The species has a curious nomenclatural history, due to a combination of botanical naming regulations, and variations in spelling. It was first described scientifically by Carolus Linnaeus as Rhamnus zizyphus, in Species Plantarum in 1753. Later, in 1768, Philip Miller concluded it was sufficiently distinct from Rhamnus to merit separation into a new genus, in which he named it Ziziphus jujube, using Linnaeus’ species name for the genus but with a probably accidental single letter spelling difference, ‘i’ for ‘y’; for the species name he used a different name, as tautonyms (repetition of exactly the same name in the genus and species) are not permitted in botanical naming.

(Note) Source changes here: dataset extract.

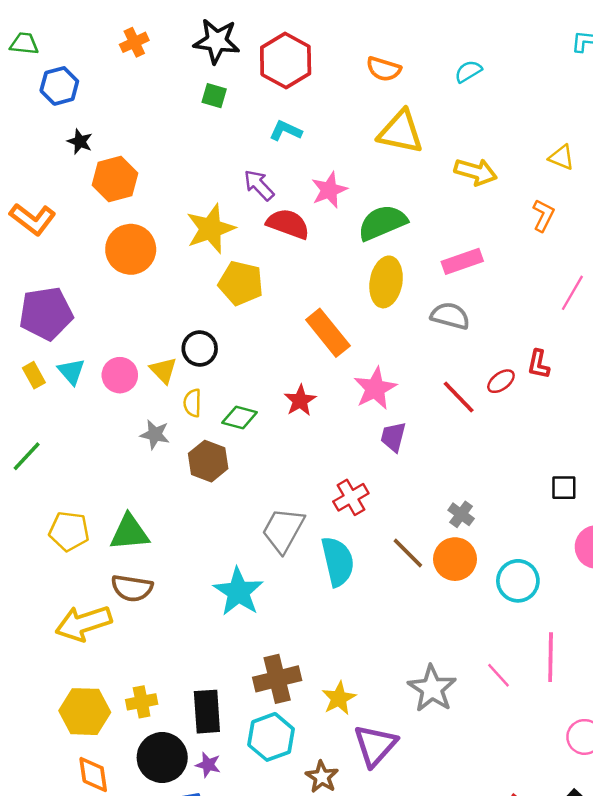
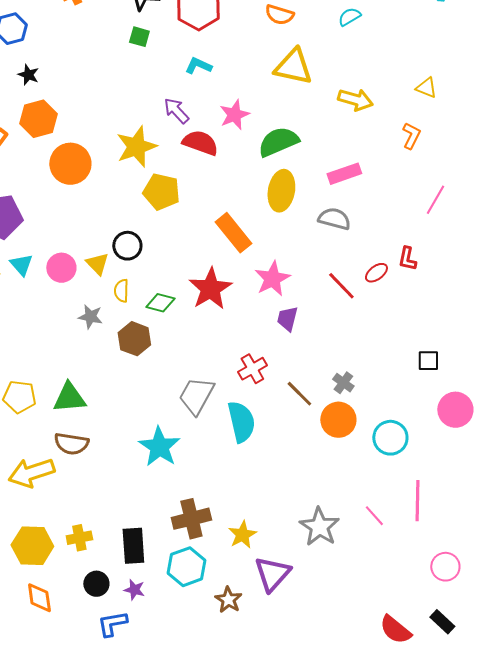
orange hexagon: (115, 179) -> (38, 119), moved
red star: (300, 401) -> (210, 289), size x1.6
brown line: (408, 553) -> (299, 394), moved
black circle: (162, 758) -> (96, 584), size x0.6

However, because of Miller’s slightly different spelling, the combination correctly using the earliest species name (from Linnaeus) with the new genus, Ziziphus zizyphus, is not a tautonym, and therefore permitted as a botanical name; this combination was made by Hermann Karsten in 1882.

Cultivation and uses

Jujube was domesticated in the Indian subcontinent by 9000 BCE. Over 400 cultivars have been selected.

The tree tolerates a wide range of temperatures and rainfall, though it requires hot summers and sufficient water for acceptable fruiting. Unlike most of the other species in the genus, it tolerates fairly cold winters, surviving temperatures down to about 15°C. This enables the jujube to grow in desert habitats, provided there is access to underground water through the summer. Virtually no temperature seems to be too high in summertime.

Medicinal use

The fruits are used in Chinese and Korean traditional medicine, where they are believed to alleviate stress. The jujube-based Australian drink 1-bil avoids making specific stress-related claims, but does suggest drinking 1-bil “when you feel yourself becoming distressed”.

Ziziphin, a compound in the leaves of the jujube, suppresses the ability to perceive sweet taste in humans. The fruit, being mucilaginous, is very soothing to the throat and decoctions of jujube have often been used in pharmacy to treat sore throats.